> RECORDS SUPPLIED
########
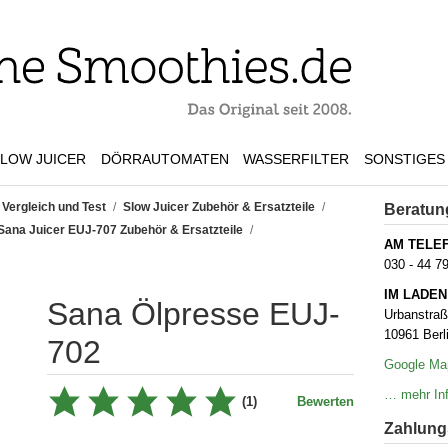
LOW JUICER
DÖRRAUTOMATEN
WASSERFILTER
SONSTIGES
 Vergleich und Test
/
Slow Juicer Zubehör & Ersatzteile
/
Beratun
Sana Juicer EUJ-707 Zubehör & Ersatzteile
/
AM TELE
030 - 44 7
IM LADEN
Sana Ölpresse EUJ-
Urbanstra
10961 Berl
702
Google Ma
… mehr Inf
(1)
Bewerten
Zahlungs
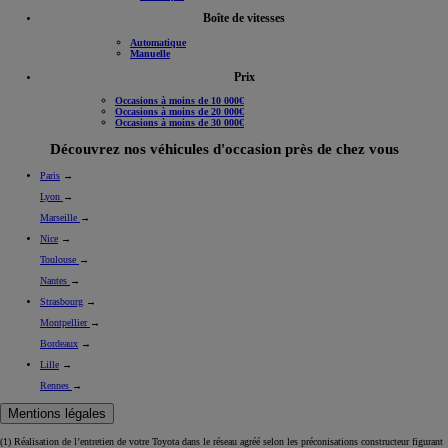
Boîte de vitesses
Automatique
Manuelle
Prix
Occasions à moins de 10 000€
Occasions à moins de 20 000€
Occasions à moins de 30 000€
Découvrez nos véhicules d'occasion près de chez vous
Paris
→
Lyon
→
Marseille
→
Nice
→
Toulouse
→
Nantes
→
Strasbourg
→
Montpellier
→
Bordeaux
→
Lille
→
Rennes
→
Mentions légales
(1) Réalisation de l’entretien de votre Toyota dans le réseau agréé selon les préconisations constructeur figurant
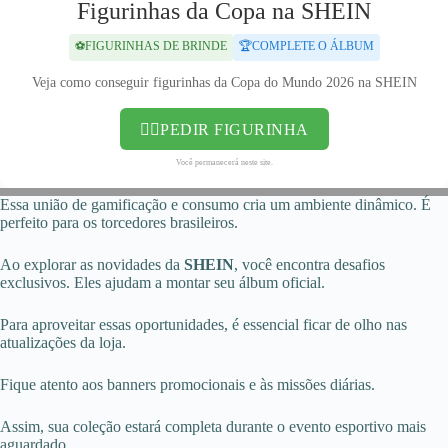
Figurinhas da Copa na SHEIN
⚽FIGURINHAS DE BRINDE
🏆COMPLETE O ÁLBUM
Veja como conseguir figurinhas da Copa do Mundo 2026 na SHEIN
👉🏻PEDIR FIGURINHA
Você permanecerá neste site.
Essa união de gamificação e consumo cria um ambiente dinâmico. É
perfeito para os torcedores brasileiros.
Ao explorar as novidades da
SHEIN
, você encontra desafios
exclusivos. Eles ajudam a montar seu álbum oficial.
Para aproveitar essas oportunidades, é essencial ficar de olho nas
atualizações da loja.
Fique atento aos banners promocionais e às missões diárias.
Assim, sua coleção estará completa durante o evento esportivo mais
aguardado.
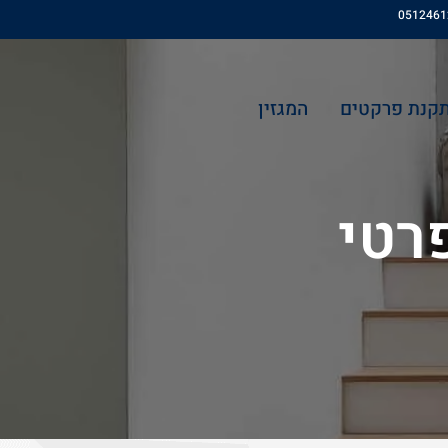
חיפוש
תקנת פרקטים
המגזין
פרטי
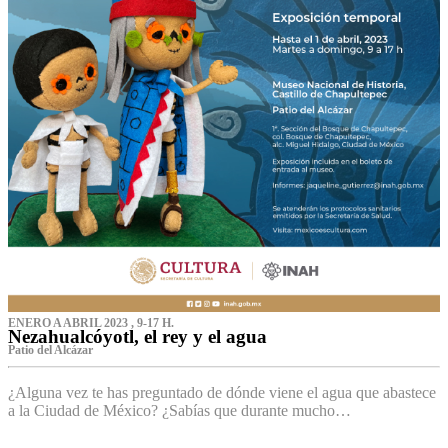
ENERO A ABRIL 2023 , 9-17 H.
Nezahualcóyotl, el rey y el agua
Patio del Alcázar
¿Alguna vez te has preguntado de dónde viene el agua que abastece
a la Ciudad de México? ¿Sabías que durante mucho…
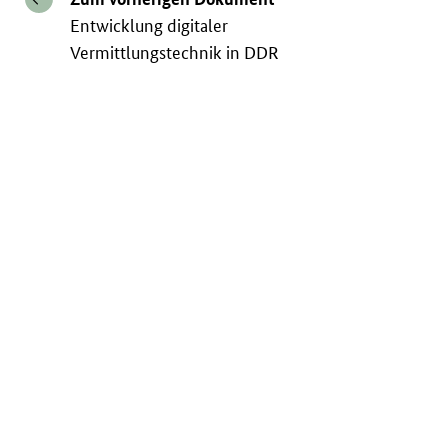
Entwicklung digitaler
Vermittlungstechnik in DDR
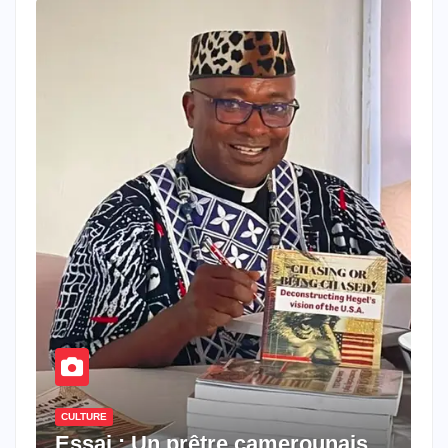
CULTURE
Essai : Un prêtre camerounais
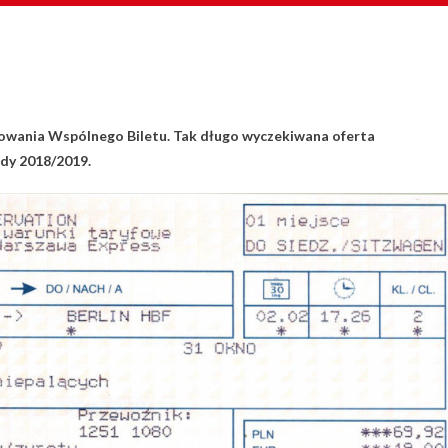
sowania Wspólnego Biletu. Tak długo wyczekiwana oferta
dy 2018/2019.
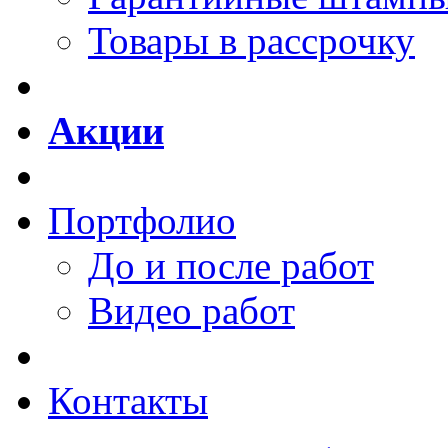
Товары в рассрочку
Акции
Портфолио
До и после работ
Видео работ
Контакты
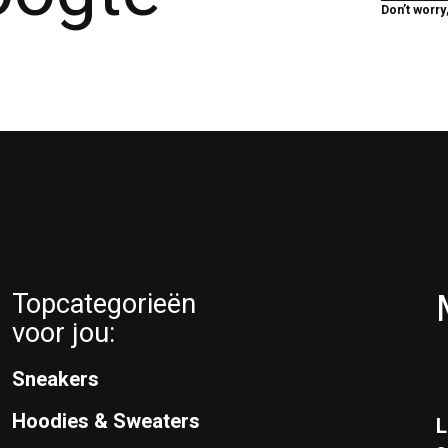
Don’t worry
Topcategorieën
voor jou:
Sneakers
Hoodies & Sweaters
L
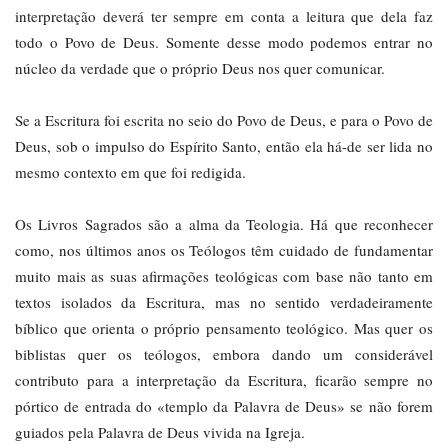
interpretação deverá ter sempre em conta a leitura que dela faz
todo o Povo de Deus. Somente desse modo podemos entrar no
núcleo da verdade que o próprio Deus nos quer comunicar.
Se a Escritura foi escrita no seio do Povo de Deus, e para o Povo de
Deus, sob o impulso do Espírito Santo, então ela há-de ser lida no
mesmo contexto em que foi redigida.
Os Livros Sagrados são a alma da Teologia. Há que reconhecer
como, nos últimos anos os Teólogos têm cuidado de fundamentar
muito mais as suas afirmações teológicas com base não tanto em
textos isolados da Escritura, mas no sentido verdadeiramente
bíblico que orienta o próprio pensamento teológico. Mas quer os
biblistas quer os teólogos, embora dando um considerável
contributo para a interpretação da Escritura, ficarão sempre no
pórtico de entrada do «templo da Palavra de Deus» se não forem
guiados pela Palavra de Deus vivida na Igreja.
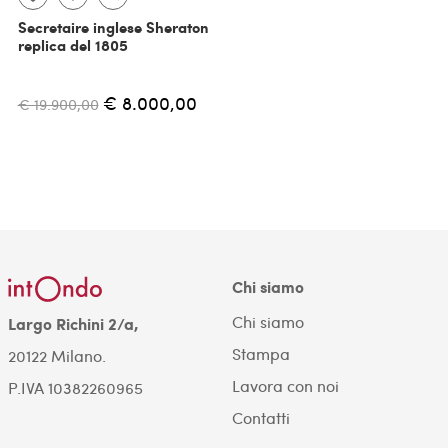
Secretaire inglese Sheraton
replica del 1805
€ 8.000,00
€ 19.900,00
Chi siamo
Chi siamo
Largo Richini 2/a,
Stampa
20122 Milano.
Lavora con noi
P.IVA 10382260965
Contatti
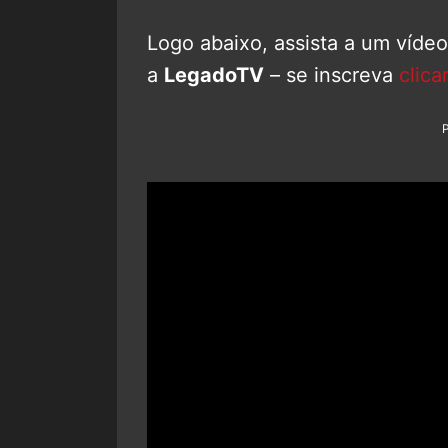
Logo abaixo, assista a um víde
a
LegadoTV
– se inscreva
clica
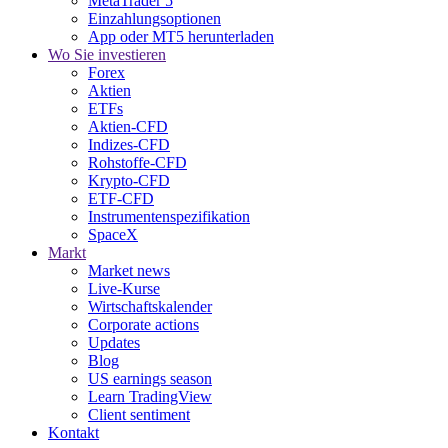
MetaTrader 5
Einzahlungsoptionen
App oder MT5 herunterladen
Wo Sie investieren
Forex
Aktien
ETFs
Aktien-CFD
Indizes-CFD
Rohstoffe-CFD
Krypto-CFD
ETF-CFD
Instrumentenspezifikation
SpaceX
Markt
Market news
Live-Kurse
Wirtschaftskalender
Corporate actions
Updates
Blog
US earnings season
Learn TradingView
Client sentiment
Kontakt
########
The records above must be echoed exactly, minus their pictures.

LOW JUICER
DÖRRAUTOMATEN
WASSERFILTER
SONSTIGES
 Vergleich und Test
/
Slow Juicer Zubehör & Ersatzteile
/
Beratun
Sana Juicer EUJ-707 Zubehör & Ersatzteile
/
AM TELE
030 - 44 7
IM LADEN
Sana Ölpresse EUJ-
Urbanstra
10961 Berl
702
Google Ma
… mehr Inf
(1)
Bewerten
Zahlungs
Boîte de vitesses
Automatique
Manuelle
Prix
Occasions à moins de 10 000€
Occasions à moins de 20 000€
Occasions à moins de 30 000€
Découvrez nos véhicules d'occasion près de chez vous
Paris
→
Lyon
→
Marseille
→
Nice
→
Toulouse
→
Nantes
→
Strasbourg
→
Montpellier
→
Bordeaux
→
Lille
→
Rennes
→
Mentions légales
(1) Réalisation de l’entretien de votre Toyota dans le réseau agréé selon les préconisations constructeur figurant
Figurinhas da Copa na SHEIN
⚽FIGURINHAS DE BRINDE
🏆COMPLETE O ÁLBUM
Veja como conseguir figurinhas da Copa do Mundo 2026 na SHEIN
👉🏻PEDIR FIGURINHA
Você permanecerá neste site.
Essa união de gamificação e consumo cria um ambiente dinâmico. É
perfeito para os torcedores brasileiros.
Ao explorar as novidades da
SHEIN
, você encontra desafios
exclusivos. Eles ajudam a montar seu álbum oficial.
Para aproveitar essas oportunidades, é essencial ficar de olho nas
atualizações da loja.
Fique atento aos banners promocionais e às missões diárias.
Assim, sua coleção estará completa durante o evento esportivo mais
aguardado.
חיפוש
תקנת פרקטים
המגזין
פרטי
ENERO A ABRIL 2023 , 9-17 H.
Nezahualcóyotl, el rey y el agua
Patio del Alcázar
¿Alguna vez te has preguntado de dónde viene el agua que abastece
a la Ciudad de México? ¿Sabías que durante mucho…
Entwicklung digitaler
Vermittlungstechnik in DDR
CULTURE
Essai : Un prêtre camerounais
sowania Wspólnego Biletu. Tak długo wyczekiwana oferta
dy 2018/2019.
Товары в рассрочку
Акции
Портфолио
До и после работ
Видео работ
Контакты
Don’t worry
Topcategorieën
voor jou:
Sneakers
Hoodies & Sweaters
L
interpretação deverá ter sempre em conta a leitura que dela faz
todo o Povo de Deus. Somente desse modo podemos entrar no
núcleo da verdade que o próprio Deus nos quer comunicar.
Se a Escritura foi escrita no seio do Povo de Deus, e para o Povo de
Deus, sob o impulso do Espírito Santo, então ela há-de ser lida no
mesmo contexto em que foi redigida.
Os Livros Sagrados são a alma da Teologia. Há que reconhecer
como, nos últimos anos os Teólogos têm cuidado de fundamentar
muito mais as suas afirmações teológicas com base não tanto em
textos isolados da Escritura, mas no sentido verdadeiramente
bíblico que orienta o próprio pensamento teológico. Mas quer os
biblistas quer os teólogos, embora dando um considerável
contributo para a interpretação da Escritura, ficarão sempre no
pórtico de entrada do «templo da Palavra de Deus» se não forem
guiados pela Palavra de Deus vivida na Igreja.
Secretaire inglese Sheraton
replica del 1805
€ 8.000,00
€ 19.900,00
Chi siamo
Chi siamo
Largo Richini 2/a,
Stampa
20122 Milano.
Lavora con noi
P.IVA 10382260965
Contatti
Logo abaixo, assista a um víde
a
LegadoTV
– se inscreva
clica
MetaTrader 5
Einzahlungsoptionen
App oder MT5 herunterladen
Wo Sie investieren
Forex
Aktien
ETFs
Aktien-CFD
Indizes-CFD
Rohstoffe-CFD
Krypto-CFD
ETF-CFD
Instrumentenspezifikation
SpaceX
Markt
Market news
Live-Kurse
Wirtschaftskalender
Corporate actions
Updates
Blog
US earnings season
Learn TradingView
Client sentiment
Kontakt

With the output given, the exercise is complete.